On Mon, 06 Jul 2015 00:39:53 +0100, <harald@xxxxxxxxx> wrote:
Hi!
Thanks for looking into this driver. Actually I'm working actively (even
if at a low pace) on cleaning up and improving the code, so I'd
appreciate
coordination of work. I currently have a patch under review, so you will
need to rebase your patch once mine got merged.
Also you should split your patch into logical changes an grouping them
into fixes, improvements and cleanups, so that I can ACK them
individually.
This is a spare-time project for me. I was aware that others were working
on it, hence the RFC with my changes so far.
On Sun, 5 Jul 2015 22:00:02 +0100, Jonathan Bell
<jonathan@xxxxxxxxxxxxxxx>
wrote:
This driver has a poor read success rate when any amount of hard-IRQ
latency is encountered.
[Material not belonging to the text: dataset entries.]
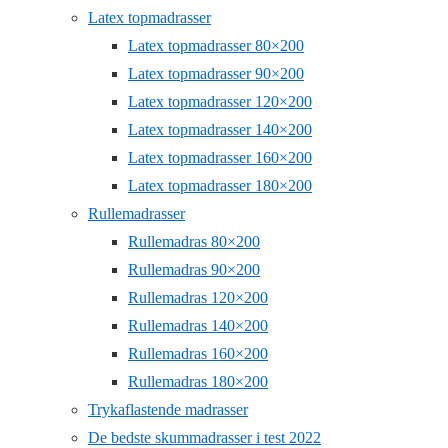
Latex topmadrasser
Latex topmadrasser 80×200
Latex topmadrasser 90×200
Latex topmadrasser 120×200
Latex topmadrasser 140×200
Latex topmadrasser 160×200
Latex topmadrasser 180×200
Rullemadrasser
Rullemadras 80×200
Rullemadras 90×200
Rullemadras 120×200
Rullemadras 140×200
Rullemadras 160×200
Rullemadras 180×200
Trykaflastende madrasser
De bedste skummadrasser i test 2022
On the Raspberry Pi platform for example, the
read success rate is ~50% with no hardware activity and practically 0%
with any other significant hardware activity.
Actually I developed and tested this driver on a slow platform
(imx233-olinuxino) and it worked quite well there, so I believe what
really
fixes your problems is the added calls to smp_mb(), which you entirely
forgot to mention in your summary below.
I admit I never tested my code on any multicore system and if decoding
results are really that bad there, this is a serious bug. Obviously I'm
not
competent about multiprocessing and can't review your solution, but if
you
can confirm, that just adding smp_mb() calls to the existing code fixes
your problems, then you can add my Acked-By to such a patch and this
should
be applied as fix.
The driver was just as unreliable on a Pi model B+ (single-core, ARM11) as
it was on a B2 (quad-core A7).
The smp_mb() is necessary for multicore architectures that do not have a
snoop control unit on their cache controller. As it happens, the A7 cache
unit *does* have one, but I was thinking about making the driver more
robust on more platforms.
About your other changes:
Rewrite several aspects of the decode mechanism to make it more robust:
- Cater for GPIO chips that can raise interrupts when I/O pins
are set as output by expanding the maximum number of edges recorded.
- Start decoding the bitstream right-justified to make the driver
agnostic
towards whether the start bits generate IRQs.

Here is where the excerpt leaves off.